This is the tale of the sage old timer and the spunky new kid on the block. Another contest of the tried and true pitted against the latest and greatest, it’s difficult to pin a ribbon on a winner. On one hand, maps have been around for thousands of years. As soon as humans developed a spacial awareness of their surroundings, they began scratching representations of those earthly features onto cave walls. The GPS unit by comparison, has just arrived. For the overlander, which one is best?
It’s hard to dispute the merits of a good map. I have one particular road atlas that has been a cherished travel companion for over 15 years. Tattered and torn, it chronicles travels past with highlighted roads, circled points of interest, and notes scribbled in the margins. Seeing notations of gas prices from pre Y2K is alarming. Oh, to have cheap gas again. Although it’s just a general overview of North America’s roads, my atlas has never failed to direct me to my end destination. Why do you care? Because you probably have a similar map in your inventory as well.
Maps are if anything, reliable. We may travel off their edges, or wish they offered greater detail, but a paper map, even a poor one, is often better than none at all. There are sometimes challenges getting the best maps possible for a given area, and some regions of the world are still significantly uncharted, but for the most part, getting base maps for most areas is not difficult. Although some governmental agencies like the USGS map division are quickly becoming a thing of the past, enterprising companies like Delorme, Rand McNally, HEMA and of course Michelin, are still producing and improving on the paper map. Many of these maps now have digital counterparts making them all the more useful.
If paper maps have a primary fault, it is that they do not tell you where you are. At least not without some calculations and some basic referencing of your position in the real world. This becomes an issue when traveling in an area with a warren of unmarked roads that don’t seem to match those on the map. Maps also cover a limited area, or a greater sized area with limited detail. There are other less significant drawbacks like obvious errors or exclusions. Maps can even become outdated in a short period of time as roads are built, closed, or rerouted. As negatives go, it’s hard to bemoan the paper map of anything noteworthy.
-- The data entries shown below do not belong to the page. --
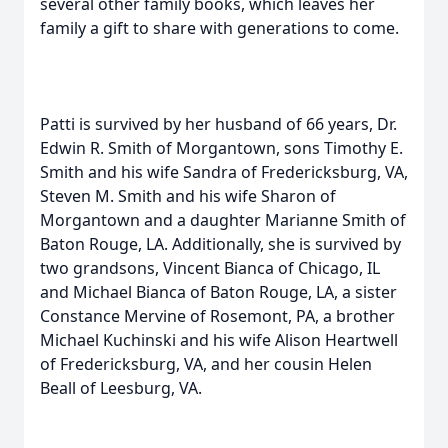
several other family books, which leaves her
family a gift to share with generations to come.
Patti is survived by her husband of 66 years, Dr.
Edwin R. Smith of Morgantown, sons Timothy E.
Smith and his wife Sandra of Fredericksburg, VA,
Steven M. Smith and his wife Sharon of
Morgantown and a daughter Marianne Smith of
Baton Rouge, LA. Additionally, she is survived by
two grandsons, Vincent Bianca of Chicago, IL
and Michael Bianca of Baton Rouge, LA, a sister
Constance Mervine of Rosemont, PA, a brother
Michael Kuchinski and his wife Alison Heartwell
of Fredericksburg, VA, and her cousin Helen
Beall of Leesburg, VA.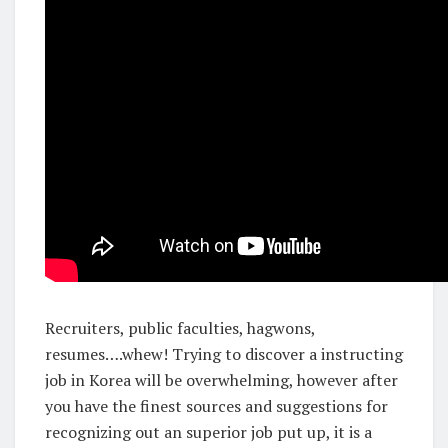
Recruiters, public faculties, hagwons,
resumes….whew! Trying to discover a instructing
job in Korea will be overwhelming, however after
you have the finest sources and suggestions for
recognizing out an superior job put up, it is a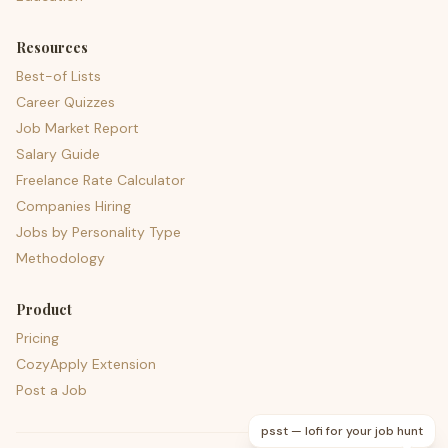
Resources
Best-of Lists
Career Quizzes
Job Market Report
Salary Guide
Freelance Rate Calculator
Companies Hiring
Jobs by Personality Type
Methodology
Product
Pricing
CozyApply Extension
Post a Job
psst — lofi for your job hunt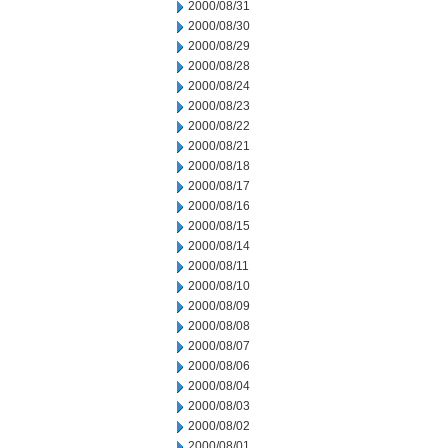
2000/08/31
2000/08/30
2000/08/29
2000/08/28
2000/08/24
2000/08/23
2000/08/22
2000/08/21
2000/08/18
2000/08/17
2000/08/16
2000/08/15
2000/08/14
2000/08/11
2000/08/10
2000/08/09
2000/08/08
2000/08/07
2000/08/06
2000/08/04
2000/08/03
2000/08/02
2000/08/01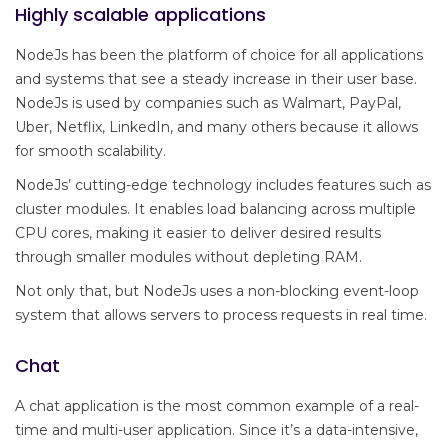
Highly scalable applications
NodeJs has been the platform of choice for all applications
and systems that see a steady increase in their user base.
NodeJs is used by companies such as Walmart, PayPal,
Uber, Netflix, LinkedIn, and many others because it allows
for smooth scalability.
NodeJs’ cutting-edge technology includes features such as
cluster modules. It enables load balancing across multiple
CPU cores, making it easier to deliver desired results
through smaller modules without depleting RAM.
Not only that, but NodeJs uses a non-blocking event-loop
system that allows servers to process requests in real time.
Chat
A chat application is the most common example of a real-
time and multi-user application. Since it’s a data-intensive,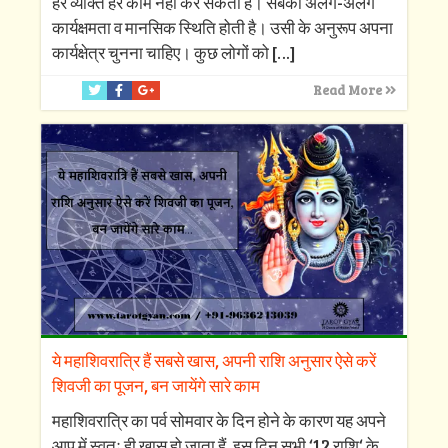
हर व्यक्ति हर काम नहीं कर सकता है। सबकी अलग-अलग
कार्यक्षमता व मानसिक स्थिति होती है। उसी के अनुरूप अपना
कार्यक्षेत्र चुनना चाहिए। कुछ लोगों को
[…]
Read More
ये महाशिवरात्रि हैं सबसे खास, अपनी राशि अनुसार ऐसे करें
शिवजी का पूजन, बन जायेंगे सारे काम
महाशिवरात्रि का पर्व सोमवार के दिन होने के कारण यह अपने
आप में स्वतः ही खास हो जाता हैं, इस दिन सभी ‘12 राशि‘ के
When GPS units hit the market, they were going to render the paper map useless. Then people actually used those first GPS units and decided they were worse than a toy compass plucked from a box of Cracker Jacks. Even when the newer units were released, they came with a multitude of challenges to be overcome. The displays were hard to read, the battery life insufficient, and the chances of them failing were a distant second to the likelihood of the user not understanding how to best employ the device in the first place.
Current GPS units, and this can also include GPS enabled tablets and smartphones, are not just easy to use, they’re sometimes fun to use. The GPS unit on my motorcycle even has a feature directing me to the closest curvy roads for maximum riding enjoyment. It also alerts me if my tires are low, and where to get gas, or even coffee. When bikepacking, I use a smaller GPS unit that signals upcoming intersections on small trails with an audible beep. It even tells me when the sun will set, the current temperature, and even my heart rate. Most importantly, it tells me where I am at any given time. It even records my moving speed, distance traveled, and can be preloaded with my exact planned route. Although the screen is rather tiny, I can nonetheless access a full scope of topographical maps for the entirety of North America. It’s really quite amazing, but there are some drawbacks.
Electronic devices just love to fail when you need them most. They also seem to derive a lot of user effort to get them to divulge the precious information you seek. I can poke and prod my GPS units for minutes on end, frequently with a lot of hair pulling before I get it to dance to my tune and do what I want it to do. I’ve also watched as a friend deleted his entire pre-loaded route with one accidental push of a button. With a paper map, my finger seems to plop right on the information needed in seconds. GPS units are also energy eaters and require constant feeding of batteries or charging to keep them cooperating. They’re also expensive and that new unit you just got for your birthday…it’s already outdated technology.
This is going to come across as a spineless evasion of declaring a victor in this matchup, but the reality is I almost never venture into the wilderness with a GPS unit as my only means of navigation. Just as we all travel with a spare tire and a set of jumper leads, even the most ardent technophiles carry a basic paper map as a backup. Since Murphy’s Laws apply to everything including trick electronics, that’s just the prudent thing to do. So, for this head to head, it’s too close to call. This one is a draw.